According to a recently published contract notice, HMPPS wishes to appoint to a two-year contract a supplier that can “progress our strategic ambition to remove our dependency of legacy systems”.
With the backing of its parent department, the Ministry of Justice, the service said that it has already “made progress in developing user-centred design-[based] services, transforming the lives of those using and interacting with them”.
But it added that “many of the products and services developed in the last few years are… constrained with the requirement to return data to legacy systems”.
Chief among these ageing platforms is the National Offender Management Information System (NOMIS), which was – belatedly – fully launched in 2011, after seven years of development and implementation work. Other legacy tools still in use and cited by HMPPS include Delius, a case-management tool used by the probation system across England and Wales, and the Offender Assessment System, known as OASys.
“Our legacy estate is complex, built up and added to over the years. The operations of prisons and probation is complex with multiple dependencies on data and information that is entered for one purpose, but is subsequently consumed by other downstream services,” the contract notice said. “One of the services started in 2021 which has demonstrated this is [a] sentence-calculation [service]. The development of a calculation engine was constrained at both the start of the user journey with the need to input data into NOMIS, and at the end with the need to submit data to NOMIS.”
Between now and 2024, HMPPS wants to work with a supplier partner to progress various streams of work to develop, refine and implement new systems and services with the goal of first “reducing dependency” on NOMIS and other systems, which would then allow the agency “to switch off larger pieces of the estate and enable more transformational development which is free from those constraints”.
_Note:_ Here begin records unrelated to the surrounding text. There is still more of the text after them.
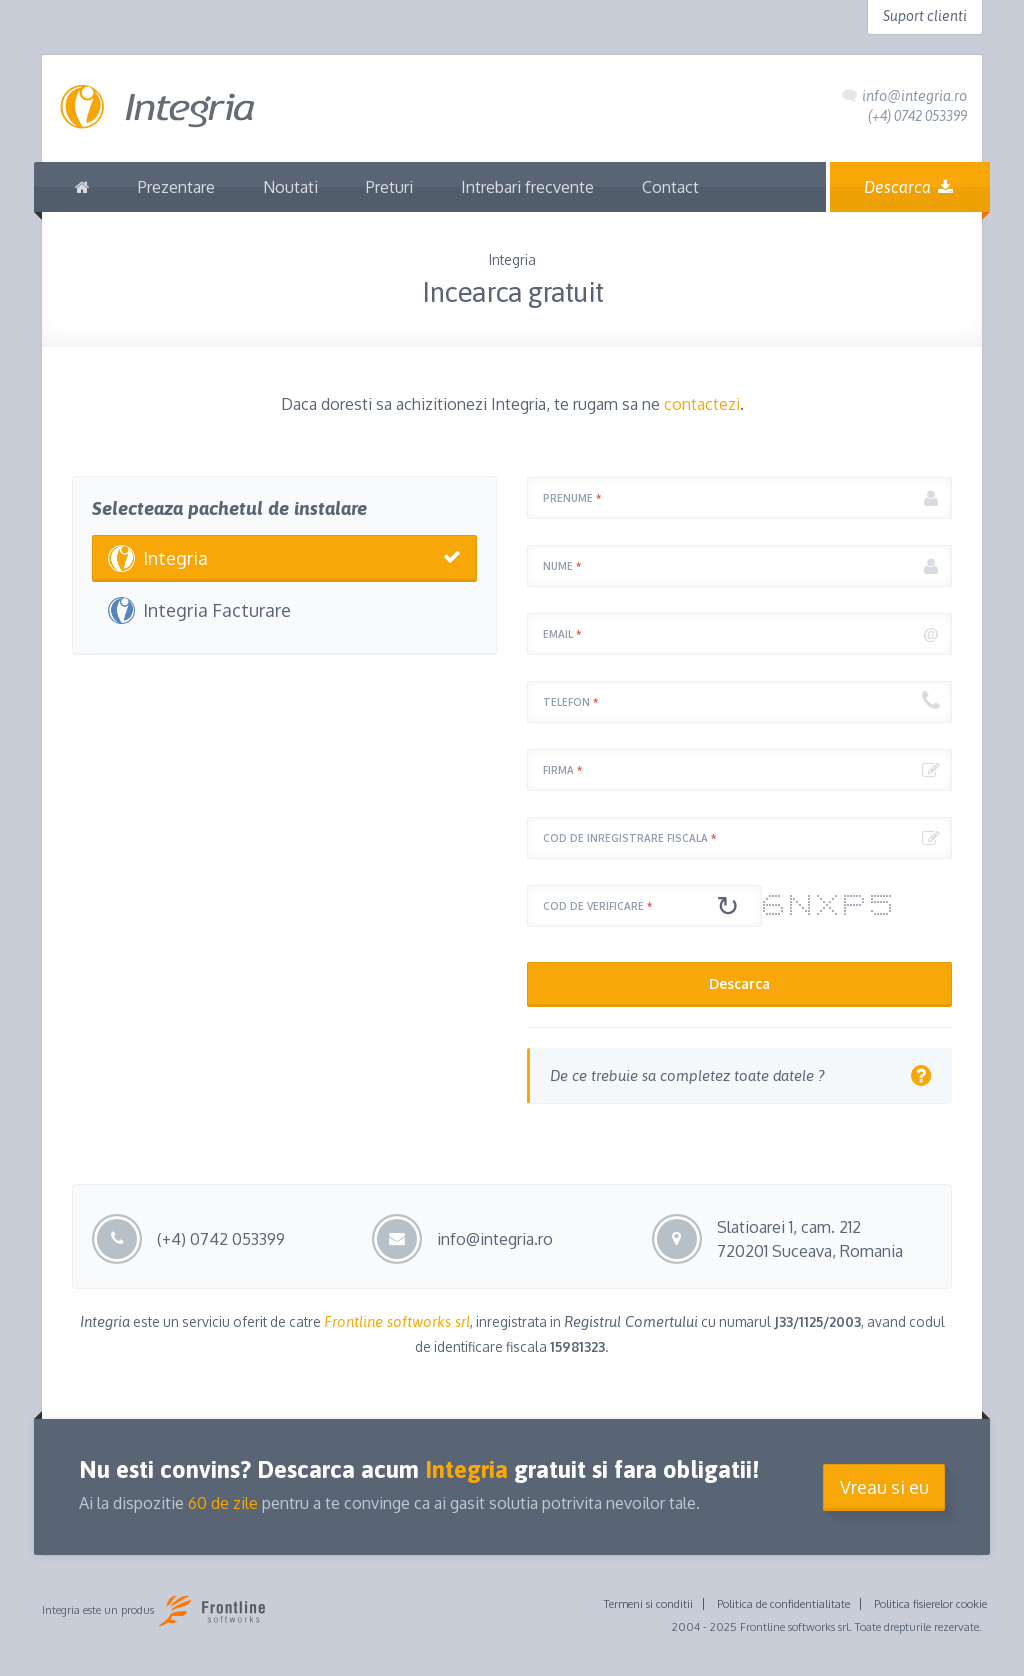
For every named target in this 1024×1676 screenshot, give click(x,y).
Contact (670, 187)
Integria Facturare (217, 610)
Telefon (570, 702)
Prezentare (176, 187)
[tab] (739, 1075)
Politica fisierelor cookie (930, 1604)
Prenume (572, 498)
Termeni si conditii (648, 1604)
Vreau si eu (884, 1487)
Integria (175, 558)
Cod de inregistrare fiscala (629, 838)
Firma (562, 770)
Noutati (290, 187)
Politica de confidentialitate (783, 1604)
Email (562, 634)
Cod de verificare (597, 906)
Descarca (910, 187)
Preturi (389, 187)
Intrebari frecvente (527, 187)
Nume (562, 566)
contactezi (702, 404)
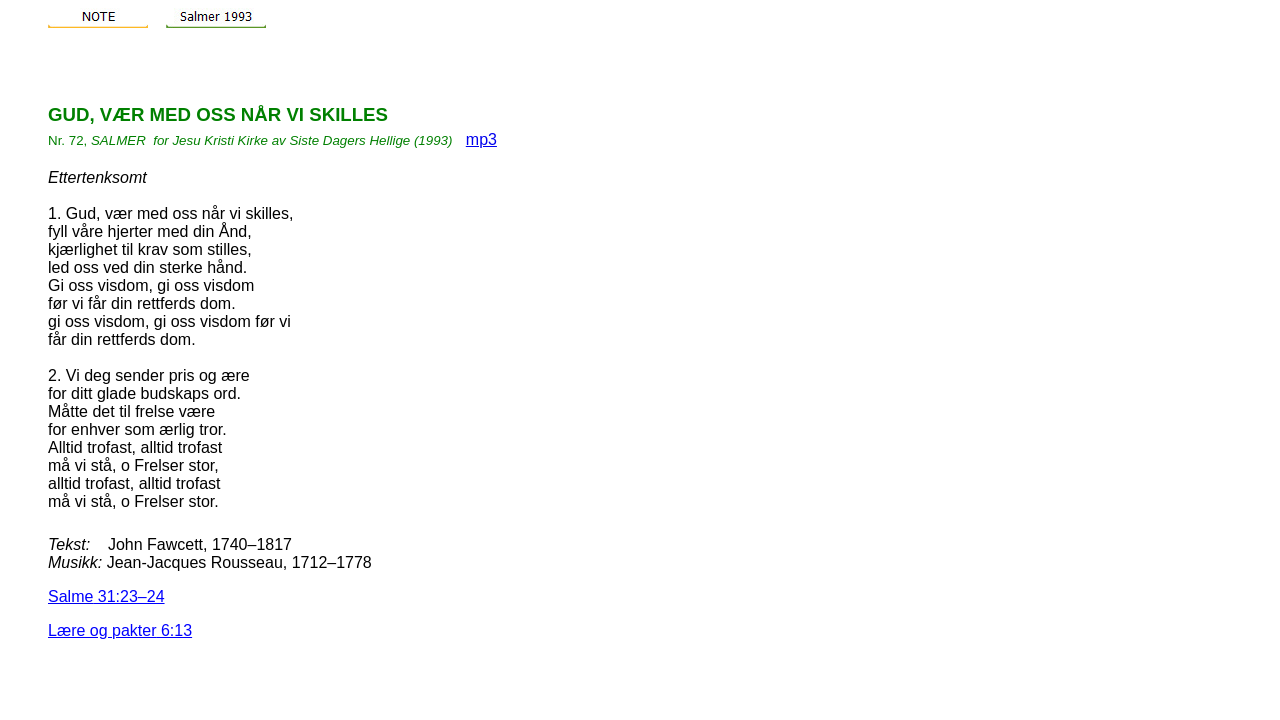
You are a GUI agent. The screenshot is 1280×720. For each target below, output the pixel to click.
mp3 (481, 139)
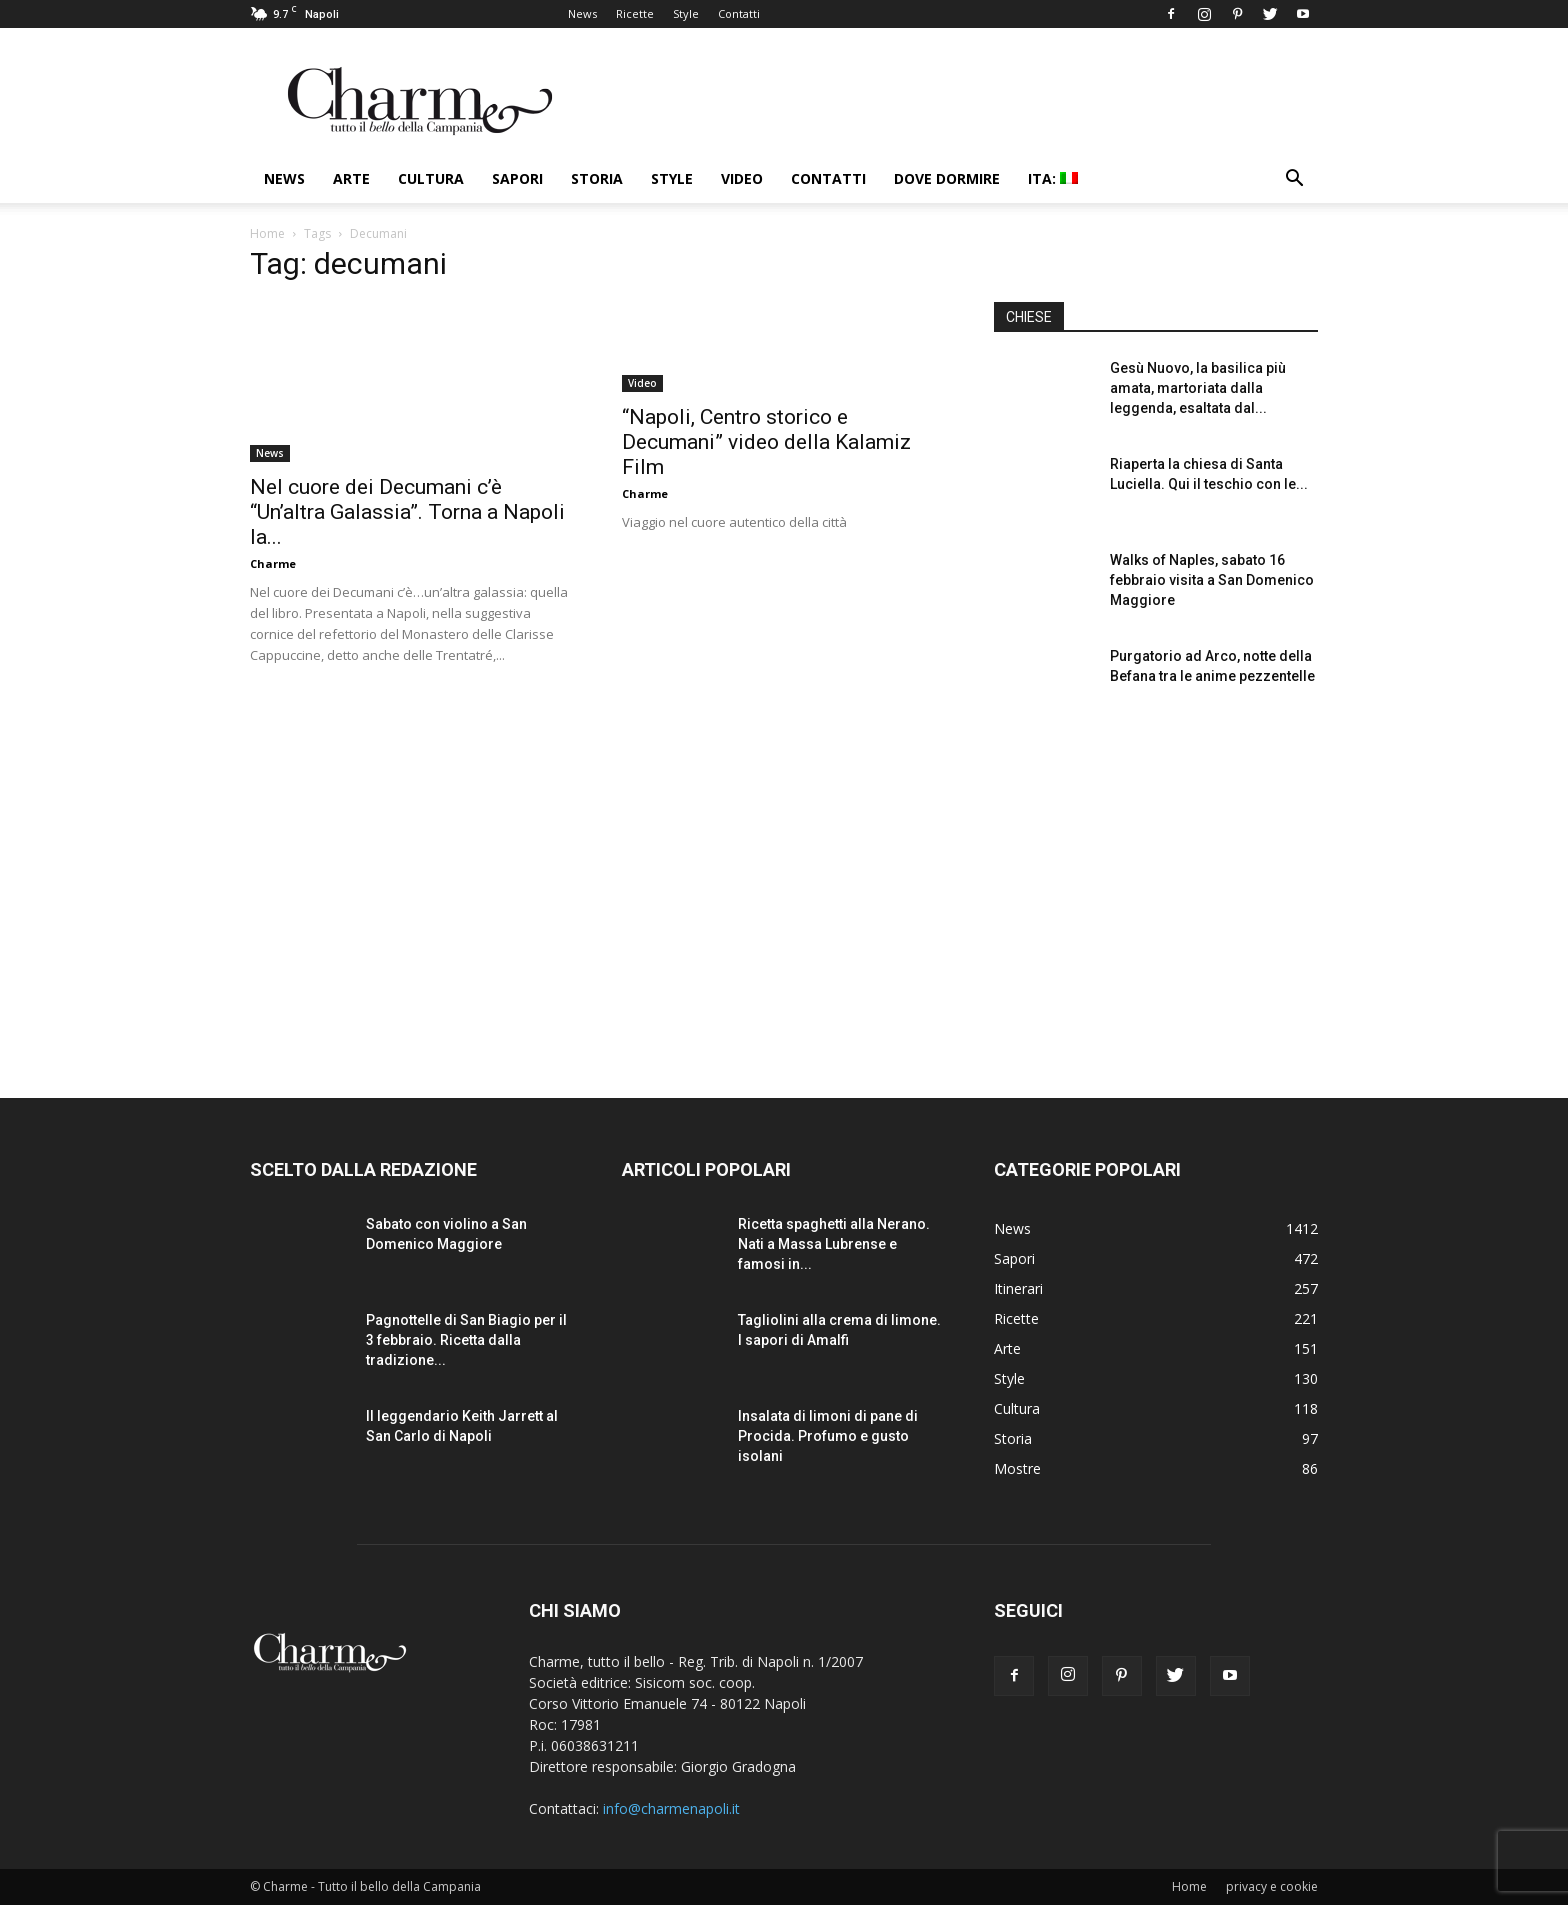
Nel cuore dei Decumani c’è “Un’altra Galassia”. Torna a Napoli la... (407, 512)
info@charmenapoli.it (671, 1808)
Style (686, 13)
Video (742, 178)
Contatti (739, 13)
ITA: (1053, 178)
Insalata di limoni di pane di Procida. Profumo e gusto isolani (828, 1436)
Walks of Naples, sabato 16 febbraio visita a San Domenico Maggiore (1212, 580)
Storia (597, 178)
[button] (1294, 180)
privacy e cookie (1272, 1886)
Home (267, 233)
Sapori (517, 178)
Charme (273, 563)
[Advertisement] (1156, 889)
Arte (351, 178)
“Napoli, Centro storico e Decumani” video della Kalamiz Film (766, 442)
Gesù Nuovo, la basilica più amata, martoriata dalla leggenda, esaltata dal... (1198, 388)
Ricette (635, 13)
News (582, 13)
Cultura (431, 178)
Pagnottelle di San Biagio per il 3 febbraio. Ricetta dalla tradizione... (466, 1340)
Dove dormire (947, 178)
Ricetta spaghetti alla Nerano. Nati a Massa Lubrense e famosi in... (834, 1244)
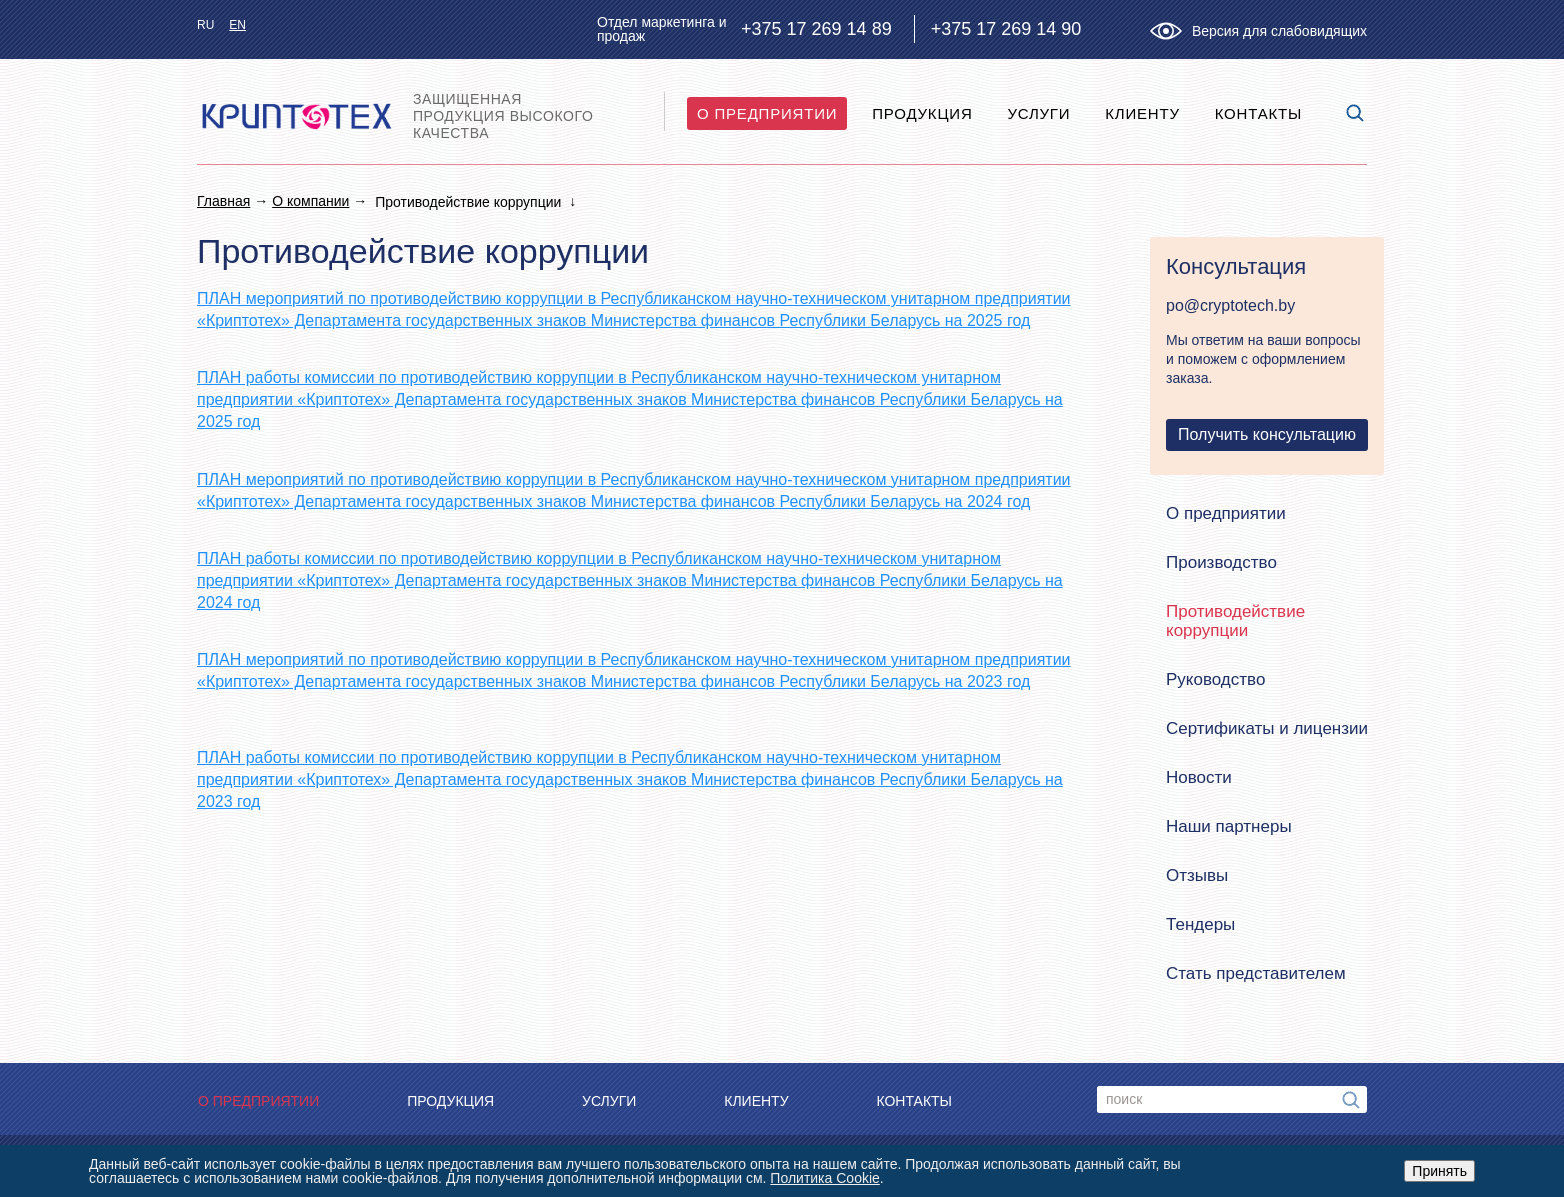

“Furthermore, removing dependency on legacy services will enable the automation of many manual processes which not only supports a reduction in errors but would, in addition, provide considerable time-saving for staff enabling them to focus their efforts on higher value work,” the notice added.
Suppliers have until midnight on 8 April to bid for the project, for which HMPPS has a budget of up to £6m.
Work is scheduled to commence around late June, and the chosen firm will replace an incumbent supplier that the organisation declined to name. Work will largely take place either remotely or at HMPPS’s ‘Digital Studio’ facility in Sheffield. Visits to other offices – and prisons themselves – will also be required.